[Recorded data]
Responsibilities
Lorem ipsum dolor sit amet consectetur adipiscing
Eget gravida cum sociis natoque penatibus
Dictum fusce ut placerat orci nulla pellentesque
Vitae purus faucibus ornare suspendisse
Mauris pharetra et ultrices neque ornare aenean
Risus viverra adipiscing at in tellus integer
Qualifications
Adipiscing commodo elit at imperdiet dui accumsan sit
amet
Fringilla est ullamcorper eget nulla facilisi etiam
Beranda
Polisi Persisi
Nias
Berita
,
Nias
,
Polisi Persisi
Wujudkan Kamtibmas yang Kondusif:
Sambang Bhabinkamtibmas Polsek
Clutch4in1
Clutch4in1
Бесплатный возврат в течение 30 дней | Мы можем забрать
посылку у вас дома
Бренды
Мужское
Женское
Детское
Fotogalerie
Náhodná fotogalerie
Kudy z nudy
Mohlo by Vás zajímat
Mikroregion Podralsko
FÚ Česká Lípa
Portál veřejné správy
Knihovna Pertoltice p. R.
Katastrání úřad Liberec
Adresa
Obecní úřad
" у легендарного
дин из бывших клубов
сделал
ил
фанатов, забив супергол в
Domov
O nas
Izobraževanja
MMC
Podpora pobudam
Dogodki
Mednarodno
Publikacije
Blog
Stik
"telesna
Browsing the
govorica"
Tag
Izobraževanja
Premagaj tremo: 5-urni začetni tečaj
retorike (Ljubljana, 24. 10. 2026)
==
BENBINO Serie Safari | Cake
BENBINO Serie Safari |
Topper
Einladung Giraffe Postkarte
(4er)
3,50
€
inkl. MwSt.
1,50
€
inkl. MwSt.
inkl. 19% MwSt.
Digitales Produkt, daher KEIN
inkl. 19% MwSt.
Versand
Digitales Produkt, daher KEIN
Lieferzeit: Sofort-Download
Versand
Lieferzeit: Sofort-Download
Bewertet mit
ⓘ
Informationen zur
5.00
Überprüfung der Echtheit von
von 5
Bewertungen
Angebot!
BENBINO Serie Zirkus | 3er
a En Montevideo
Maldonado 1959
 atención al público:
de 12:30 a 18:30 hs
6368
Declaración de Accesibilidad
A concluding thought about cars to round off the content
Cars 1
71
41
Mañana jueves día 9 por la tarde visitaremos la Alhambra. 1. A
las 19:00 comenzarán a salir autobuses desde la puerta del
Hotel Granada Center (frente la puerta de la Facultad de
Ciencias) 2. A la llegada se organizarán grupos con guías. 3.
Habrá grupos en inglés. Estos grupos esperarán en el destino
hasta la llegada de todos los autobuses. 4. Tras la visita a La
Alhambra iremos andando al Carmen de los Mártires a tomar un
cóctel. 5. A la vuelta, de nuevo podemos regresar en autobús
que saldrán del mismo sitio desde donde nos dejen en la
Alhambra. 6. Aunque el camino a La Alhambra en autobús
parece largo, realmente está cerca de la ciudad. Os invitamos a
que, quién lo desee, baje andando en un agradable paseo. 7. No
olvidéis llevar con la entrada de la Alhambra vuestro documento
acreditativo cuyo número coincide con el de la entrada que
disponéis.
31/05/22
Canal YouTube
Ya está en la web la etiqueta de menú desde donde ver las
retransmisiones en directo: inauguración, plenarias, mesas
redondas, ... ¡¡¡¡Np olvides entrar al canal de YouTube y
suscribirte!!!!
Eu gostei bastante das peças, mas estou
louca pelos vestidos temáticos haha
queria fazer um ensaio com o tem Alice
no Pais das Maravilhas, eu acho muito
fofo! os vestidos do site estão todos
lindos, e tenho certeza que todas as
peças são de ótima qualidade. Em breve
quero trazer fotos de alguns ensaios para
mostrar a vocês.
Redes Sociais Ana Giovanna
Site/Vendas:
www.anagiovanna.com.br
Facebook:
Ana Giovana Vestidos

[Task statement]: For this exercise, repeat exactly the lines of the data above from the one with "Risus viverra adipiscing at in tellus integer" down to the one with "Бесплатный возврат в", both end lines included.

[Solution to this exercise]:
Risus viverra adipiscing at in tellus integer
Qualifications
Adipiscing commodo elit at imperdiet dui accumsan sit
amet
Fringilla est ullamcorper eget nulla facilisi etiam
Beranda
Polisi Persisi
Nias
Berita
,
Nias
,
Polisi Persisi
Wujudkan Kamtibmas yang Kondusif:
Sambang Bhabinkamtibmas Polsek
Clutch4in1
Clutch4in1
Бесплатный возврат в течение 30 дней | Мы можем забрать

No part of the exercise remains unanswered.